Definition of Editing
Definition of Editing
We’re very excited and pleased that you’ve chosen this course to help improve your editing skills.
If you like this course, you may also be interested in delving further into English grammar with the Grammar Camp course, which will teach you the ins and outs of English grammar. It includes such topics as parts of speech like nouns, verbs, and modifiers; punctuation and spelling; and sentence parts and patterns.
Another course, Proofreading Camp, helps you polish your proofreading skills, and includes valuable information on proofreading format/layout, using proofreading software, and finding proofreading jobs.
Try them today!
Editing involves making revisions to and suggestions about the content of a document. It includes improving the accuracy of language, the flow, the organization and structure, and the overall readability of the text. It also involves checking for grammatical and spelling errors.
In other words, editing involves a detailed review of a document while making additions, deletions, or other changes to conform to a specific, agreed-upon standard in order to prepare the document for a specific audience. A document should be edited at least once before it is proofread.
An editor must have knowledge of the style to which the document at hand must conform and must have the ability to make quick, sound decisions. Editors must also pay attention to every word on the page; however, the types of changes an editor makes depend on whether the person is doing substantive editing or mechanical editing.
Substantive editing (also called developmental editing) deals with the organization and presentation of existing content. Substantive editing involves rephrasing for smoothness or improved clarity; reorganizing, reducing, or simplifying documentation; and modifying explanatory tables, graphs, and charts.
Mechanical editing requires an editor to look for consistency in capitalization, spelling, hyphenation, and table formatting, as well as the use of abbreviations, punctuation, and numbers. An editor must also root out differences between the text and the tables, illustrations, and citations. While mechanical editing may seem a lot like proofreading, remember that editing is more comprehensive than proofreading. Mechanical editing can affect the content of the document, while proofreading should never affect the content of the document. We'll talk a little bit more about the differences between editing and proofreading shortly.
Editing requires not only English language skills but also the intuition to know, at a glance, what is right or wrong on the page.
An editor must gain a "feel" for a project's meaning and intention. An editor must look for consistency and clarity and should be able to look at any piece of writing without bias.
An experienced editor recognizes unusual figures of speech and peculiar usage. He or she will know when to make an actual change, when to suggest one, and how to do so tactfully. Helping the author find his or her "voice" is a part of this process.
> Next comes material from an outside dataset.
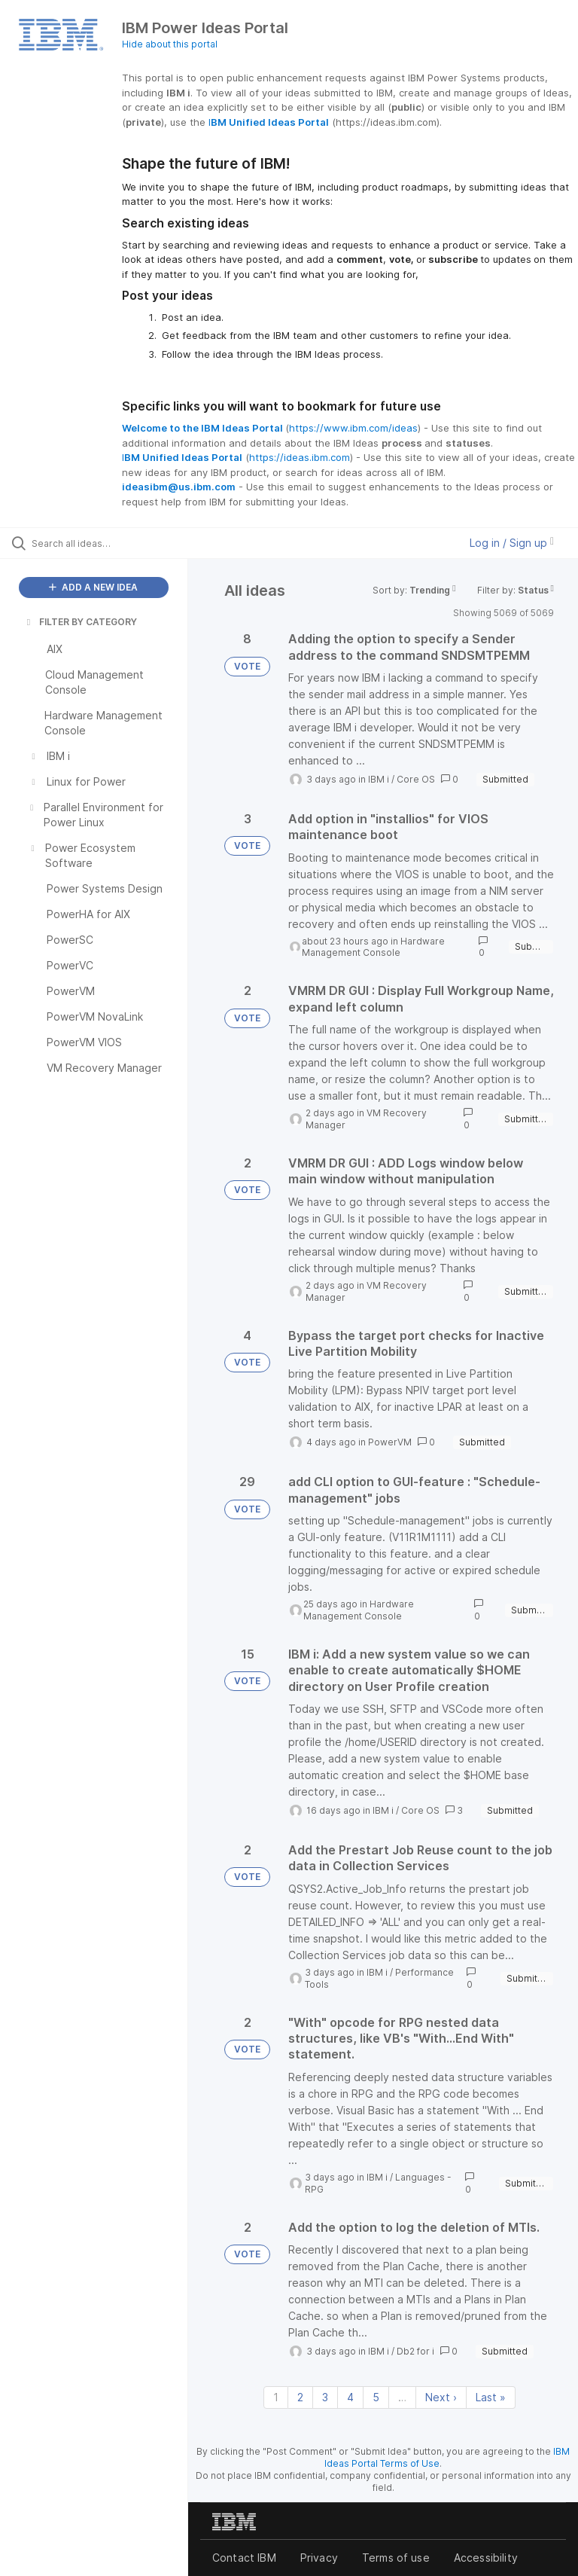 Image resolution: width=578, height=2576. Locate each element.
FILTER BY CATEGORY (80, 621)
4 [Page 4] (350, 2397)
In work done by an effective editor, the mechanics are seamless and nothing is taken away from the author's message or the reader's experience.
Although there is a certain degree of overlap in the types of work done by editors and proofreaders, the editing and proofreading processes should be kept separate.
Editing should be the first thing done to a manuscript after it has been written. A document might go through several rounds of editing, and each round of editing might necessitate massive changes to the content of the document. The ultimate goal of the process of editing is to help hone the message or story.
Proofreading should be the final step in manuscript preparation and should be performed subsequent to editing. If the goal of editing is to help craft a better message, the goal of proofreading should be to make sure the message is error free.
Proofreading is a careful and methodical search for misspellings, typographical errors, and omitted words or word endings.
Proofreading is most effectively done by someone unfamiliar with the work. Errors may be difficult to spot in one's own work or a familiar document because the eye sees what it expects to see. If you proofread your own document, you may end up reading what you intended to write instead of what you actually wrote. Most people devote only a few minutes to proofreading with the hope they will catch the glaring errors that jump out from the page. However, after a writer has been working long and hard on a document, a second set of eyes will be able to catch many mistakes the author might otherwise miss.
Proofreading must go beyond simply using a spell-checker, style checker, or text analyzer feature on a computer, as these tools are not reliable.
Anomalies such as different language sets (e.g., American, Australian, or British English), faulty assumptions about grammar and sentence structure (made by the program), embedded information, and field-specific terminology mean that a document must be reviewed thoroughly without relying on the spelling or grammar checkers.
A proofreader looks for the kinds of mistakes that are left behind by computer spell-checkers, such as commonly confused homonyms like their/there/they're, which/witch, and its/it's.
We'll get into the specifics of editing throughout this training module, and we'll talk more about proofreading in another training module. For now, suffice it to say that editing involves a detailed analysis of the content of a document. It involves a thorough examination of the text, as well as the quality of the writing. Editing is comprehensive, and editors need to be prepared to work intensely on a document to perform a quality edit.
Proofreading involves a final review of a document to detect any minor problems with grammar, spelling, or punctuation.